Further possible micro-optimizations to consider if performance is of essence:

You can use the dontclear=2 flag in Screen('Flip', ...) to prevent clearing the framebuffer if you're overdrawing the video stimulus anyway – may save up to one msec or so.

Using the additional Screen('Preference', 'Conservevram', ...); setting 512 aka kPsychAvoidCPUGPUSync could also make sense (see help ConserveVRAMSettings, all numbers of all used flags add up). This would disable any kind of OpenGL/GPU error checking in texture creation, DrawTexture, Flip etc.

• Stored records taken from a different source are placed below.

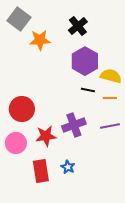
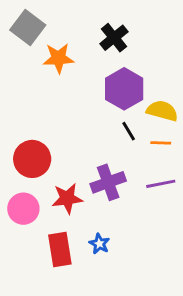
black line: (88, 90) -> (129, 131), turned 48

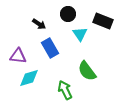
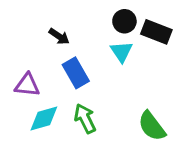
black circle: (68, 14) -> (124, 21), moved
green semicircle: (87, 71) -> (152, 126), moved
green arrow: (65, 90) -> (85, 118), moved

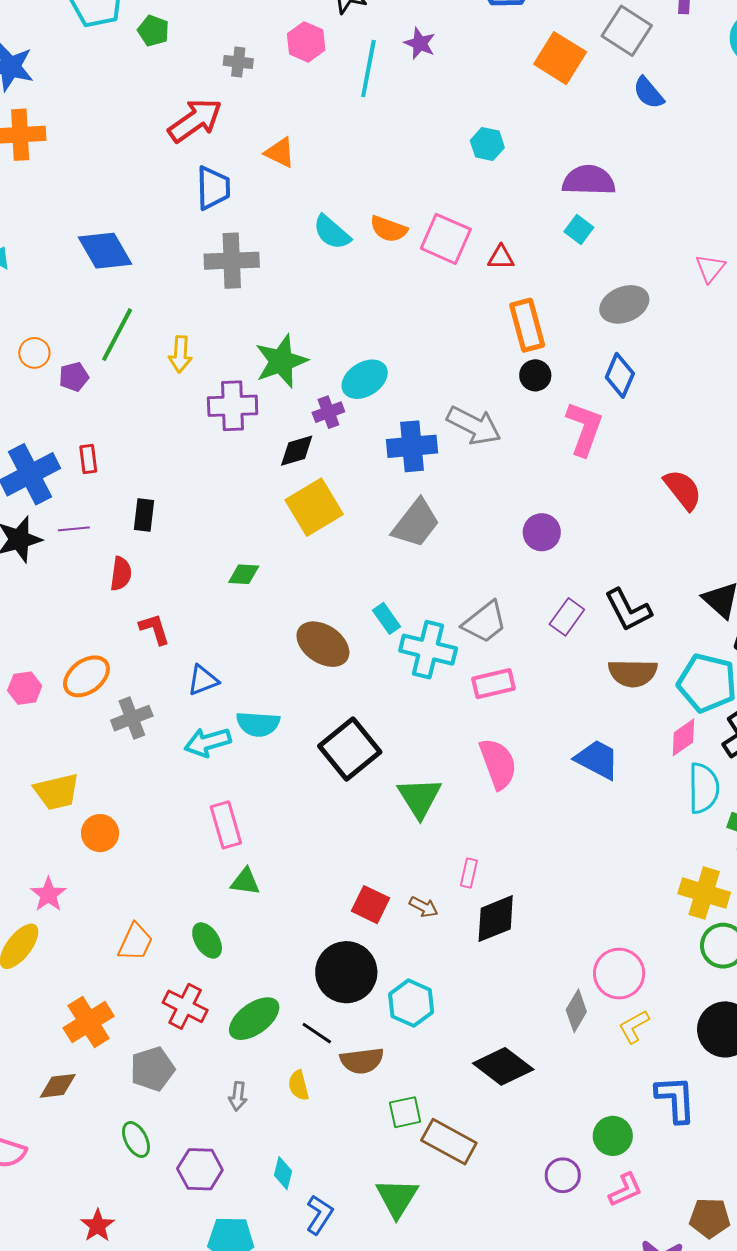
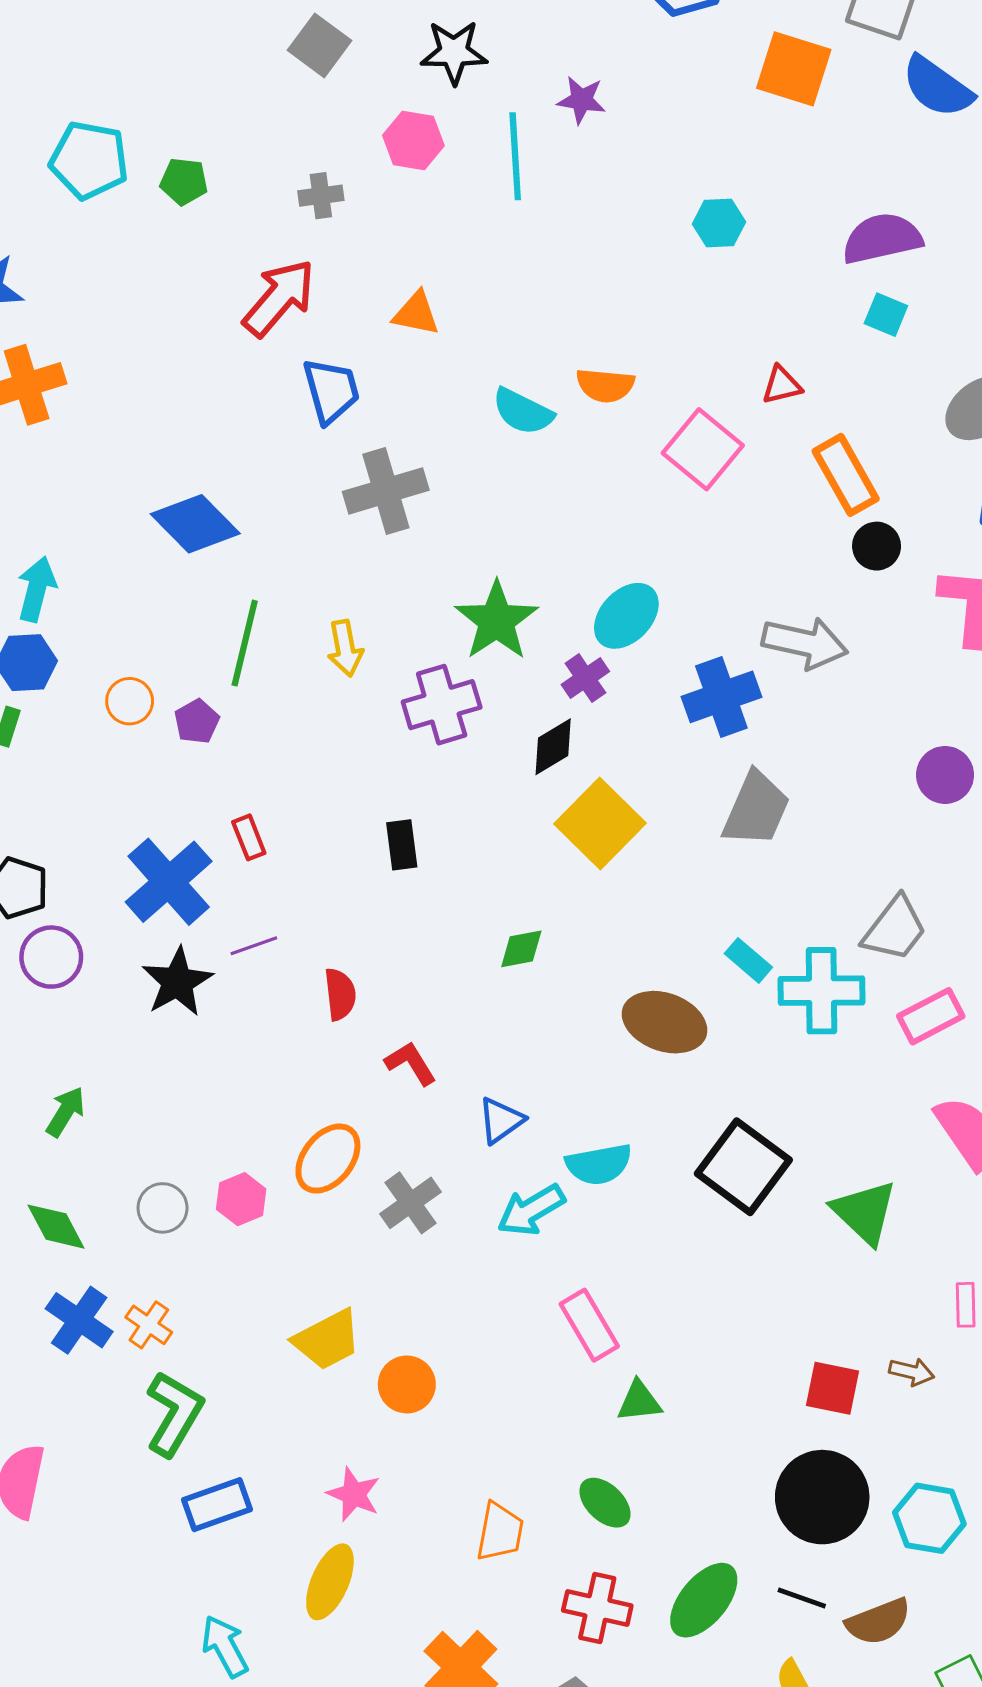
blue semicircle: (649, 93) -> (937, 87), size x1.4
pink square: (446, 239) -> (703, 449), moved, turned 30
black rectangle: (144, 515) -> (402, 845), moved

Usually not recommended, but once your code works error-free it may save some fraction of a msec.

Clever use of Screen('DrawingFinished') after the last drawing command, before you do other stuff like KbChecks and such may also help to increase parallelism between CPU and GPU. Could be that the remaining skipped frames are due to delays on the GPU, not CPU – you can only time the CPU with GetSecs, tic/toc, the profiler etc. For the GPU there is special profiling support on supported GPUs, as shown in DrawingSpeedTest if you follow the gpumeasure flag.

In the end, if we talk about occassional misses by a (few) msecs, we're in the world of endless tweaks. E.g., running the GPU always at its highest performance setting to avoid interference of GPU power management, choosing the right operating system instead of the wrong one, tweaking CPU power management and other settings on operating systems that support such things, and so on.